Fashion is known to be a form of expression throughout many cultures, just like the Mexican American culture. Over the decades Mexican American women's fashion evolved to celebrate beauty and fashion standards of the day. However, such evolution wasn't often well seen by society, instead it was often deemed non-normative and un-American. This style evolution started in the 1940s when the Pachuca culture came to be, and later evolved into the Chicanas in the 70s and the Cholas in the 90s.

Pachucas - 40s 
Pachucas were second generation Mexican Americans, characterized for their Zoot suits and how they used fashion in order to express their sexuality, individuality, class and race. The efforts these women made to claim public space through their characteristic style was not well seen in society at the time, especially due to the repercussions WWII had on society. Prior and during the WWII era, Mexican American women had excluded from cultural categories such as “American,” “lady,” and “patriot” despite their attempts to belong to such categories, the Pachuca style was another attempt to fit into society, but in their own way, they took conventional clothing styles and added their own touch. Their style consisted of zoot suits, which consisted of an oversized coat with shoulder pads, and an option between oversized pants or fitted skirts; as for their makeup and hair, it consisted of the heavy use of mascara and lipstick, they also liked wearing high pompadour and flowers on their hair. During this time, it was expected for everyone to present a united front as the country was faced with the crisis brought upon by WWII. Pachucas were considered individualistic figures based their use of fashion; their extravagant outfits caused them to stand out and call attention to themselves and show that they too had class and that they were also able to afford expensive clothing as were the zoot suits. Unfortunately for the Pachucas, Zoot suits did not have the response they were expecting, society was quick to deem zoot suits as non-normative and a wrongful way of gender expression; Zoot suits were considered to be masculine clothing and went against the feminine ideals of the time, which is why Pachucas were often considered queer or homosexual.

Chicanas - 70s 
Chicanas arose around the time of the Civil rights movement and the Women's rights movement.
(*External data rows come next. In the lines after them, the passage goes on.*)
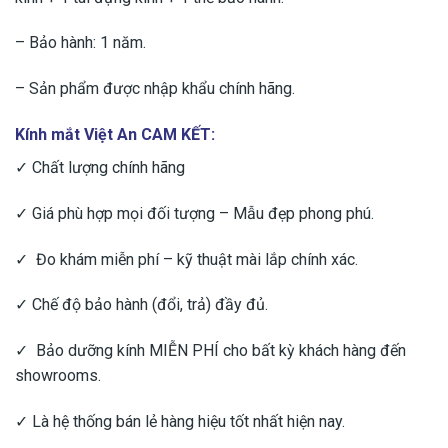
– Bảo hành: 1 năm.
– Sản phẩm được nhập khẩu chính hãng.
Kính mắt Việt An CAM KẾT:
✓ Chất lượng chính hãng
✓ Giá phù hợp mọi đối tượng – Mẫu đẹp phong phú.
✓ Đo khám miễn phí – kỹ thuật mài lắp chính xác.
✓ Chế độ bảo hành (đổi, trả) đầy đủ.
✓ Bảo dưỡng kính MIỄN PHÍ cho bất kỳ khách hàng đến
showrooms.
✓ Là hệ thống bán lẻ hàng hiệu tốt nhất hiện nay.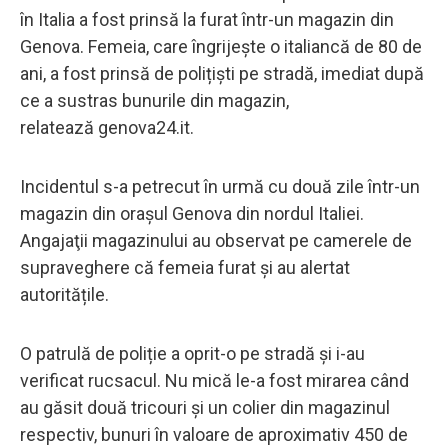
în Italia a fost prinsă la furat într-un magazin din
Genova. Femeia, care îngrijește o italiancă de 80 de
ani, a fost prinsă de polițiști pe stradă, imediat după
ce a sustras bunurile din magazin,
relatează genova24.it.
Incidentul s-a petrecut în urmă cu două zile într-un
magazin din orașul Genova din nordul Italiei.
Angajaţii magazinului au observat pe camerele de
supraveghere că femeia furat şi au alertat
autoritățile.
O patrulă de poliție a oprit-o pe stradă și i-au
verificat rucsacul. Nu mică le-a fost mirarea când
au găsit două tricouri şi un colier din magazinul
respectiv, bunuri în valoare de aproximativ 450 de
Their Style was still strongly influenced by the American movie industry, during this time Mexican American women began to further break off of their conservative clothing style that was a part of their cultural norm, they started wearing jeans and rather tight clothing. This period of time was of great significance for Mexican American women because they started to speak up and express their opinions and desires, they started demanding their rights as a part of the American society. During this time Mexican American women were part of multiple protests and organizations such as the Brown Berets, the Chicano movement and Chicana feminism.

Cholas - 90s 
The Chola style was a combination of styles and it was heavily influenced by the hip-hop culture, the Pachuca style and the gang culture. Cholas were characterized by their oversized clothing and flannel shirts as well as by the use of dark lip liners, dramatic eyeliner and thin eyebrows, and to top it off, an excessive use of hair spray. Overall, cholas had a tough girl look that resulted from all the hardships they had to face as minority group. Through their style they inspired fear, but their style was more than that, the chola style gave them a sense of belonging within their cultural environment which was heavily influenced by gang activity. In one of the interviews conducted by M.G. Harris, one of the interviewees answered, “If you live where I live, you want to be a gang member”. In order to become part of the gang, women had to adopt the manners and style of the other gang members.